Malignant Genius = Divergent Thinking

Over a decade ago when I first created this blog, I was thinking of calling it Evil Genius. I knew I also wanted to register the domain to go along with the blog, and of course Evil Genius was long gone. Evil took me to Malign which tool me to Malignant which is where I landed. I liked the way it sounded, “Malignant Genius.” It also fit into my ethos of the time. I was railing against what I called the Super Hero Culture, which I felt was the antithesis of teamwork and collaboration. I wanted to be a disruptor. I wanted to be Lex Luthor. This may seem trivial now but at the time we were having fierce debates over working methodologies. Waterfall vs Agile. Controlling PMOs vs small autonomous teams. They were the empire. We — were the rebellion.

Looking back it seems silly, but that’s how Malignant Genius was born. And while there’s always been a bit of that disruption at play, there’s been another element as well. Call it otherness or alienation. A world view that comes from outside. The original site tagline (which I disliked), “When you think like a genius, think malignant thoughts,” was about encouraging others to look at the world through a different lens. What I was really saying was that I see the world through a different lens.

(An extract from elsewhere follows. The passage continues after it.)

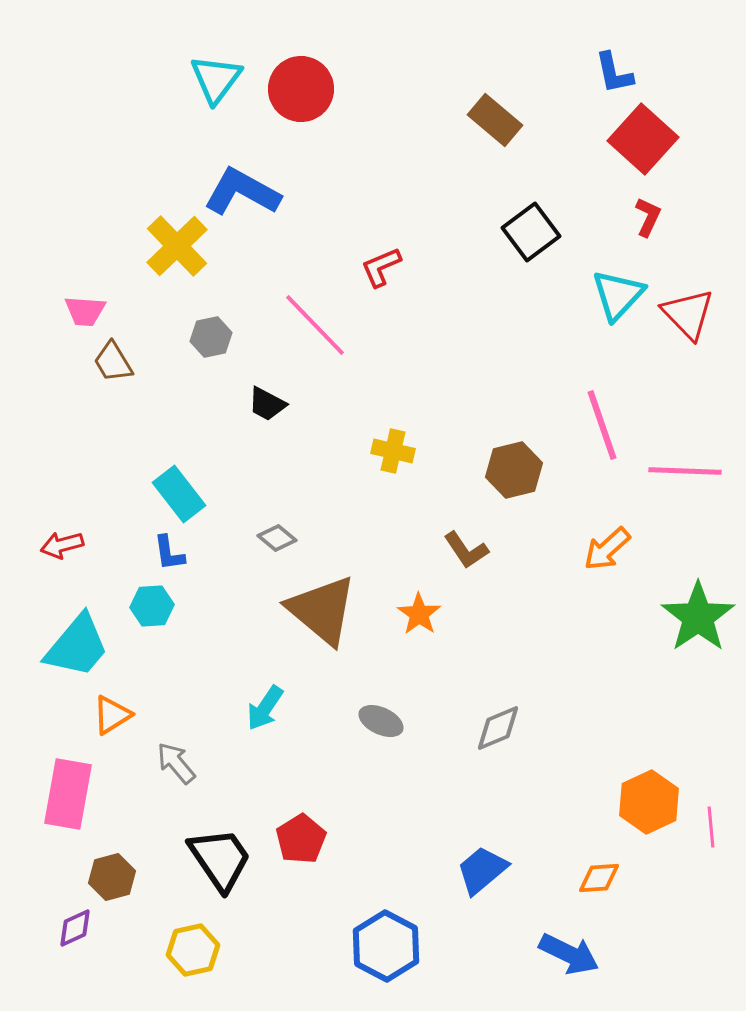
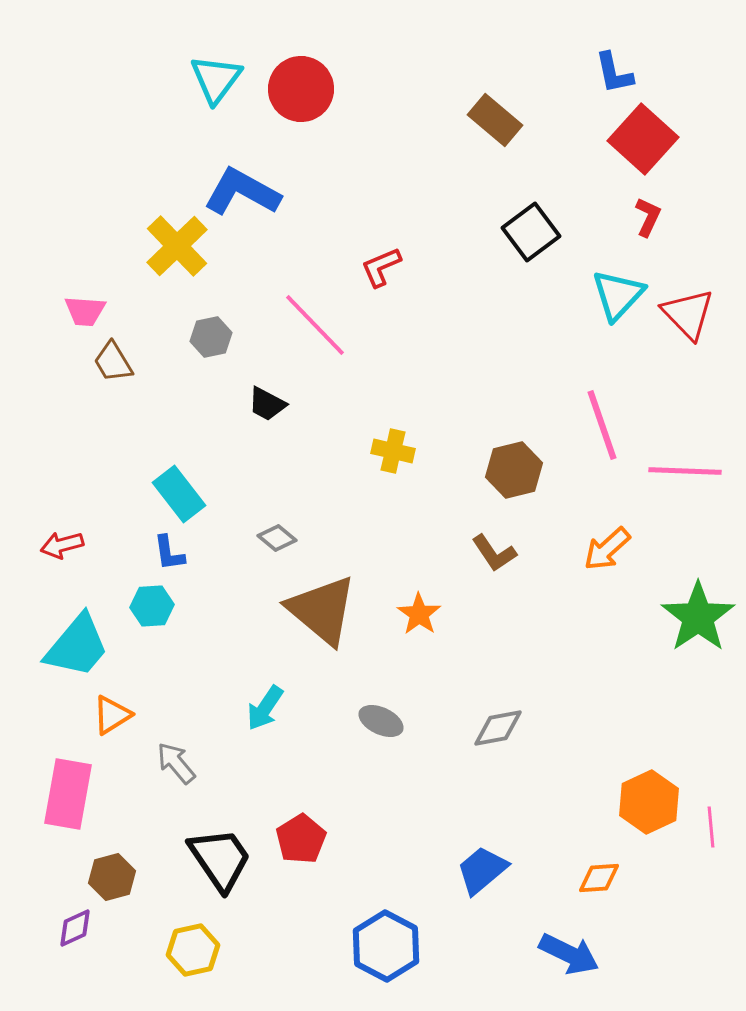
brown L-shape at (466, 550): moved 28 px right, 3 px down
gray diamond at (498, 728): rotated 12 degrees clockwise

Not long ago I received a diagnosis of Level 1 Autism Spectrum Disorder (ASD-1). As I’ve been learning what that means, I’ve decided to re-frame Malignant Genius. I wont claim that picking the name was prophetic but it still fits. To make that fit I’m re-framing Malignant Genius to be inclusive of Divergent Thinking. I’ll still be keeping the element of disruption. But I’ll be using this space to chronicle my journey of self discovery and what it means to be neurodiverse. Sometimes it will be small things, like the fact that I still have trouble saying I’m autistic out loud. Other times it’ll be topics like neurodiversity in the workplace.

I’m sharing this for a few reasons. 1) I believe it will help me to write my observations and have a place to look back to as I progress and learn more. 2) I was diagnosed at the age of 53. While there’s a lot of resources for those diagnosed as children or earlier into adulthood, there are fewer references for those diagnosed later. The mask that got me this far is tight and heavy. Maybe sharing my journey might help, or at least entertain, someone else.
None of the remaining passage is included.